Marianne Meyer-Krahmer

from Wikipedia, the free encyclopedia

Marianne Meyer-Krahmer (* December 17, 1919 in Königsberg as Marianne Goerdeler ; † December 7, 2011 in Heidelberg ) was a German historian , teacher and writer .

Life

Marianne Goerdeler was born as the daughter of Carl Goerdeler , then mayor of Königsberg, and his wife Anneliese geb. Ulrich. After her father was elected Lord Mayor of Leipzig in 1930 , she went to the Max Klinger School there in the fall of 1930 and graduated from high school at Easter 1938. From Easter 1939 she studied history , German and English at the University of Leipzig (with Otto Vossler , Hermann Heimpel , Hermann August Korff , Theodor Frings , Levin Ludwig Schücking and Hans-Georg Gadamer ). She spent the first and second trimester in 1941 at the University of Freiburg (with Gerhard Ritter , Philipp Witkop , Herbert Koziol , Martin Heidegger and Erik Wolf ). In the winter semester of 1942/1943 she finished her studies in Leipzig. In 1943 she received her doctorate from Vossler and Maschke in Leipzig with a thesis on the imperial idea in the federal plans of 1813/15 .

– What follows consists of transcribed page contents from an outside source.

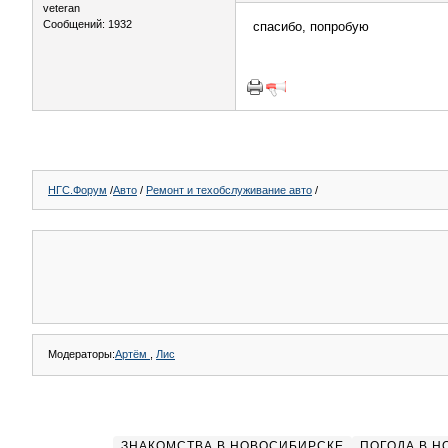
veteran
Сообщений: 1932
спасибо, попробую
НГС.Форум
/
Авто
/
Ремонт и техобслуживание авто
/
Модераторы:
Артём
,
Лис
ЗНАКОМСТВА В НОВОСИБИРСКЕ
ПОГОДА В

After the assassination attempt on July 20, 1944 , she and other family members were taken into kin custody and interned in the Stutthof , Buchenwald and Dachau concentration camps. After the war she worked as a teacher and headmistress in Baden-Württemberg. She is the mother of the economist Frieder Meyer-Krahmer .

Publications

  • Marianne Goerdeler: The imperial idea in the federal plans 1813/15 and its intellectual background. Aderhold, Weida in Thuringia 1943 (dissertation, University of Leipzig, 1943).
  • Marianne Meyer-Krahmer: Carl Goerdeler and his way into the resistance. A trip to my father's world. Herder-Taschenbuch-Verlag, Freiburg im Breisgau 1989, ISBN 3-451-08553-4 .

Individual evidence

  1. CV. In: Marianne Goerdeler: The imperial idea in the federal plans 1813/15 and their intellectual background. Aderhold, Weida in Thuringia 1943 (dissertation, University of Leipzig, 1943).